Commenting on growth patterns in the sector, KNBS said: “The number of international visitors arrivals increased by 0.4 per cent to 2 million in 2019, which was a slower growth compared to a 14 per cent rise in 2018.”
Kenya also recorded 4,743 local and 218 international business conferences last year that brought together 768,875 delegates across the numerous hotels and lodges.
Physical distancing measures recommended by health experts to stop the spread of coronavirus have seen meetings and gatherings move online.
This has dealt a blow to hundreds of businesses that depend on the trade directly and indirectly.
Mr Evans said Hemingways' has retained all 500 permanent and contract staff, even as the company is forced to prudently manage its cashflow and review supplier contracts.
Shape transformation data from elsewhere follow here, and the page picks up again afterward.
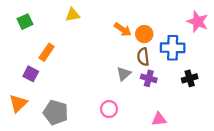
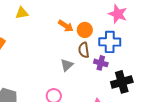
pink star: (198, 22) -> (118, 14), moved
purple cross: (149, 78) -> (101, 63), moved
black cross: (190, 78) -> (122, 82), moved, size x1.5

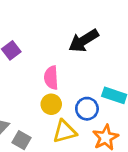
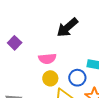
pink semicircle: (51, 78) -> (47, 59), turned -84

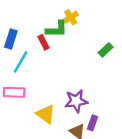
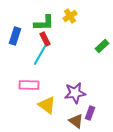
green L-shape: (57, 29) -> (44, 23), moved
cyan line: (21, 62) -> (40, 55), moved
pink rectangle: (14, 92) -> (29, 85), moved

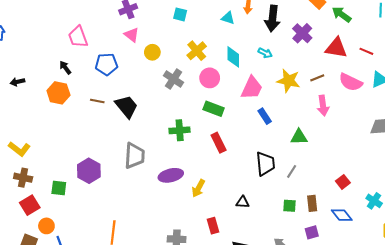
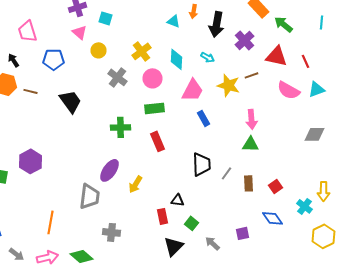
cyan square: (180, 14) -> (106, 18), moved
red line: (366, 51) -> (306, 61), turned 40
brown line: (317, 78) -> (252, 75), moved
brown line: (97, 101) -> (30, 91), moved
pink arrow: (323, 106) -> (252, 119), moved
green rectangle: (214, 109) -> (154, 108), turned -30
green triangle: (299, 137) -> (250, 144), moved
gray trapezoid: (135, 156) -> (90, 196), moved
purple ellipse: (171, 175) -> (110, 170), turned -45
brown rectangle: (312, 203) -> (248, 183), moved
green square: (289, 206) -> (192, 223), moved, turned 32
red rectangle: (213, 226) -> (162, 216), moved

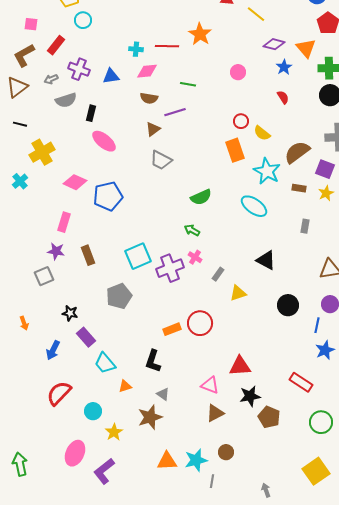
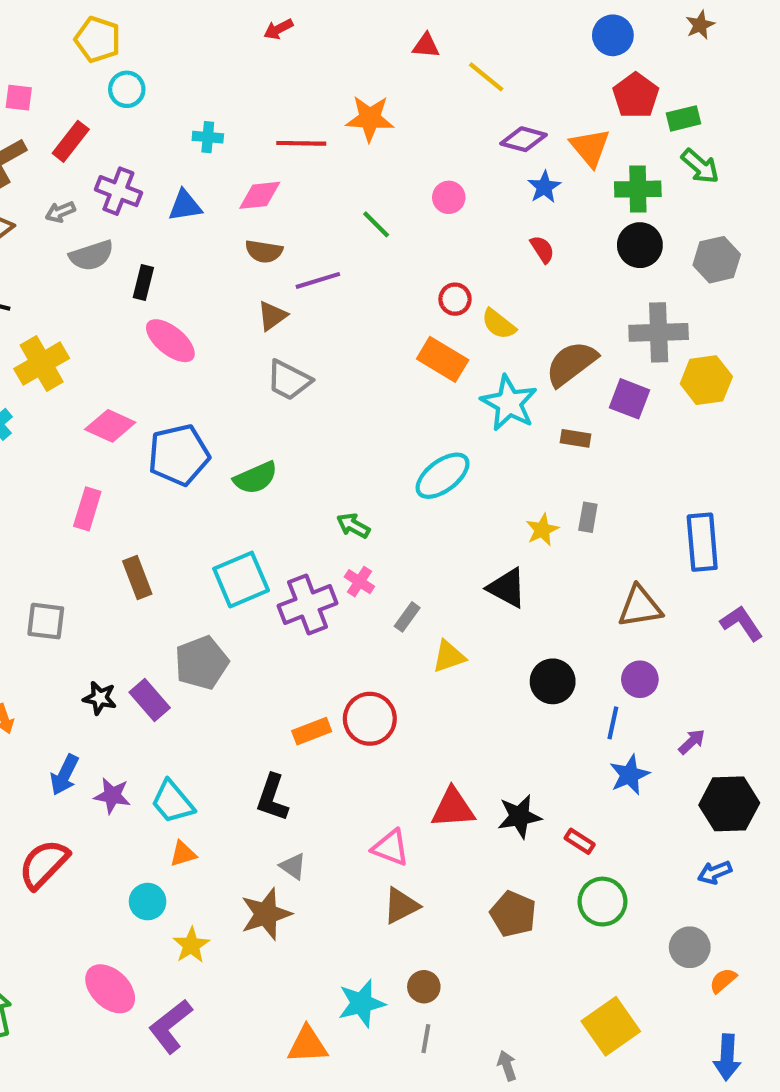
orange star: (200, 34) -> (370, 118), turned -30
cyan cross: (136, 49) -> (208, 137), moved
green line: (188, 84) -> (376, 224), moved, turned 35
orange rectangle: (235, 150) -> (443, 359), turned -40
yellow star: (326, 193) -> (542, 530), moved
green semicircle: (201, 197) -> (256, 478), moved
cyan ellipse: (254, 206) -> (443, 476), moved, turned -72
purple star: (56, 251) -> (112, 796), moved
gray square: (44, 276) -> (46, 621), turned 30
purple rectangle: (86, 337) -> (150, 700), moved
red rectangle: (301, 382) -> (580, 841), size x0.6
orange triangle: (125, 386) -> (183, 854), moved
red semicircle: (59, 393) -> (44, 864), moved
black star: (250, 396) -> (519, 816), moved
green circle: (321, 422) -> (602, 902), moved
pink ellipse: (75, 453) -> (110, 989), turned -70
orange triangle: (167, 461) -> (308, 1045), moved
gray line: (212, 481) -> (426, 1039), moved

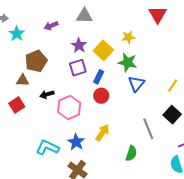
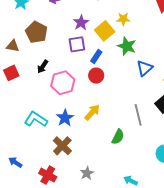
yellow star: (128, 37) -> (123, 19), moved
brown pentagon: (36, 61) -> (36, 32), turned -30
brown triangle: (23, 80) -> (13, 46), moved
blue triangle: (136, 84) -> (145, 68), moved
black arrow: (47, 94) -> (43, 67), turned -48

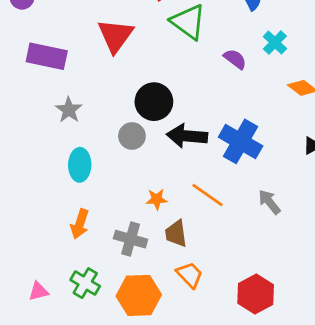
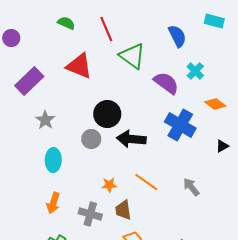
red triangle: (115, 36) -> (79, 66), turned -44
purple rectangle: (47, 56) -> (29, 81), turned -56
purple semicircle: (235, 59) -> (166, 83), size x1.5
blue cross: (241, 141) -> (180, 125), moved

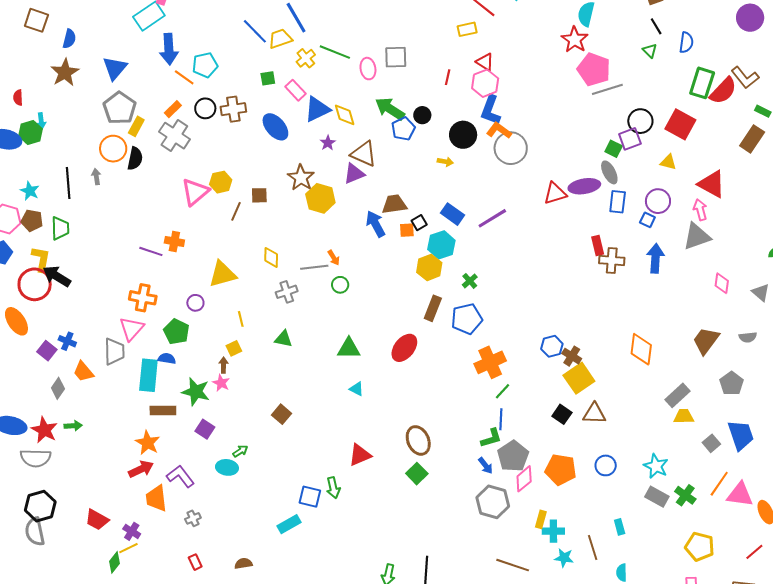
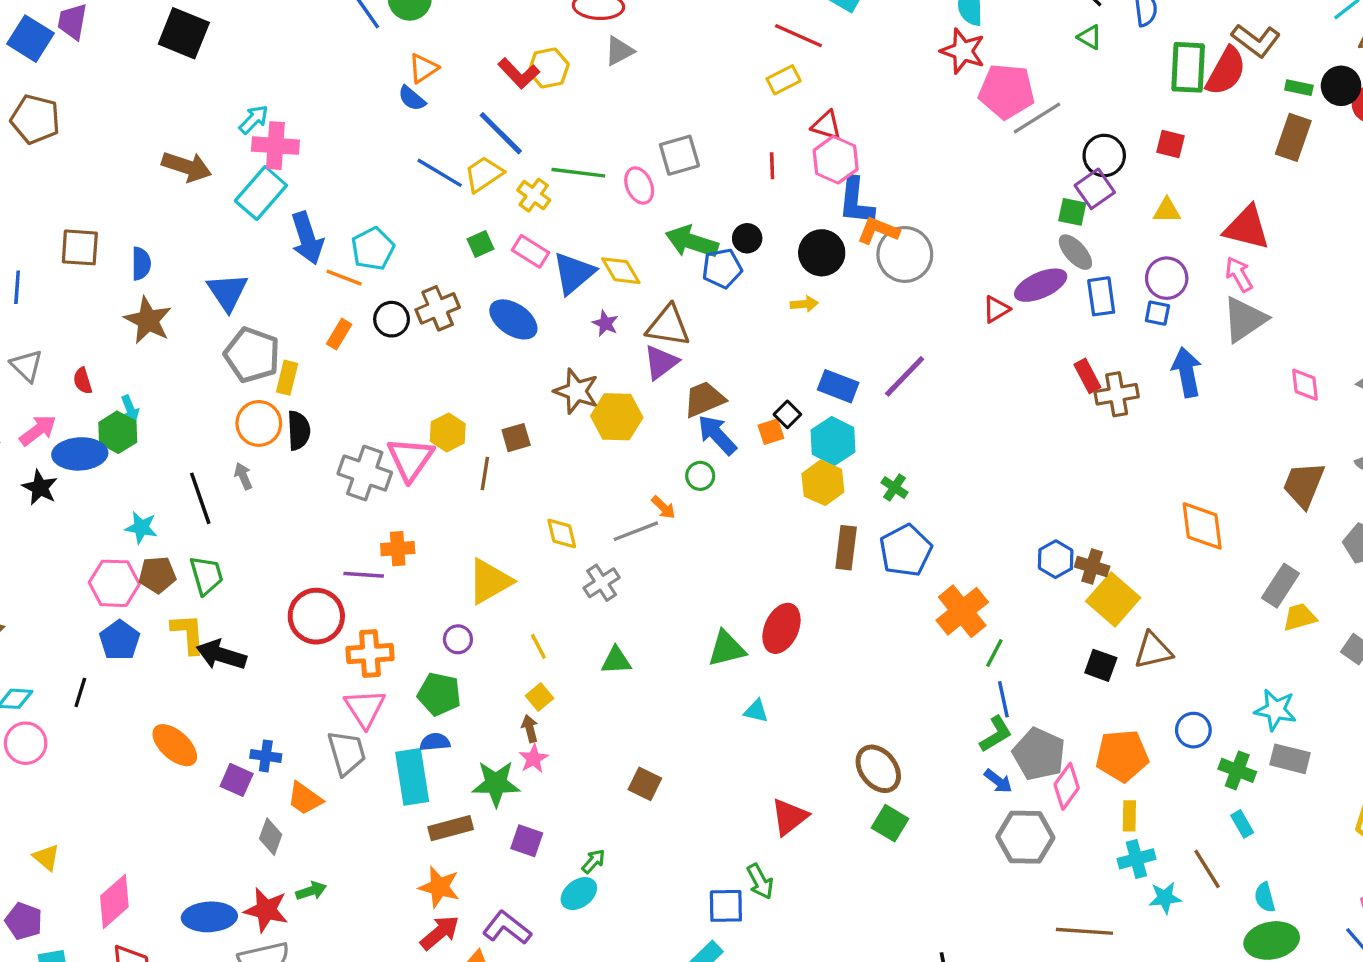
red square: (680, 124) -> (1170, 144), size x0.6
blue pentagon: (403, 129) -> (722, 268), turned 30
gray cross: (174, 136) -> (365, 473), moved
red triangle: (555, 193) -> (996, 309), size x0.7
brown trapezoid: (394, 204) -> (704, 399), moved
red circle: (35, 284) -> (316, 616), moved
green circle: (340, 285) -> (700, 476), moved
red ellipse: (404, 348) -> (782, 628), moved
pink star: (221, 383) -> (533, 759), turned 30
cyan ellipse: (227, 467) -> (579, 894), turned -30
green cross: (685, 495) -> (1237, 770), moved
yellow rectangle: (541, 519) -> (1129, 816), moved

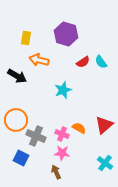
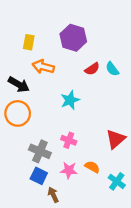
orange circle: (16, 120) -> (18, 113), moved
orange semicircle: (79, 128) -> (92, 167), moved
pink cross: (62, 134) -> (69, 140), moved
blue square: (21, 158) -> (39, 176), moved
brown arrow: (56, 172) -> (53, 195), moved

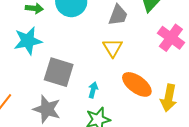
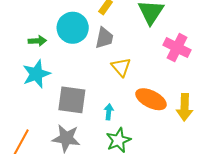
gray trapezoid: (118, 15) -> (104, 38), moved

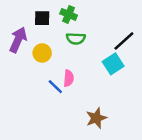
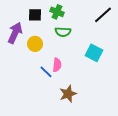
black line: (124, 41) -> (103, 15), moved
cyan square: (113, 64) -> (94, 53), turned -30
brown star: (96, 118) -> (68, 94), moved

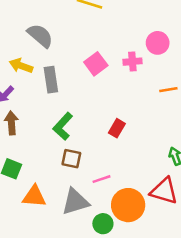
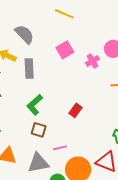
pink cross: (132, 62) -> (92, 61), turned -32
pink square: (96, 64) -> (65, 50), moved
“Our primary focus has been the security and well-being of our staff across our entire group,” he said.
“Many of our corporate clients and trade partners and suppliers have been supportive and I think the industry is really coming together to overcome this crisis together.”
In the 2020-21 financial year, the tourism sector has been one of the few sectors spared drastic budgetary cuts in the wake of a widening budget deficit.
Ms Radier said the sector must be braced for significant changes in the post-coronavirus era.
“Going forward, expectations will be different which means we must start getting ready for them,” she said.
“The domestic market offers a new prospect now, but even so, we must be ready to offer diverse quality offerings to suit our client’s expectations.”
Evans said the government should be working to strengthen health protocols at the country’s points of entry to be compliant with global standards once international travel resumes.
“We are concerned that international airlines may not re-instate flights back to Kenya once restrictions are lifted due to capacity reductions and cost management that they are all undertaking currently,” said Evans.
“We believe a key investment must be to offer them incentives to these airlines so that they can return to Kenya as soon as possible."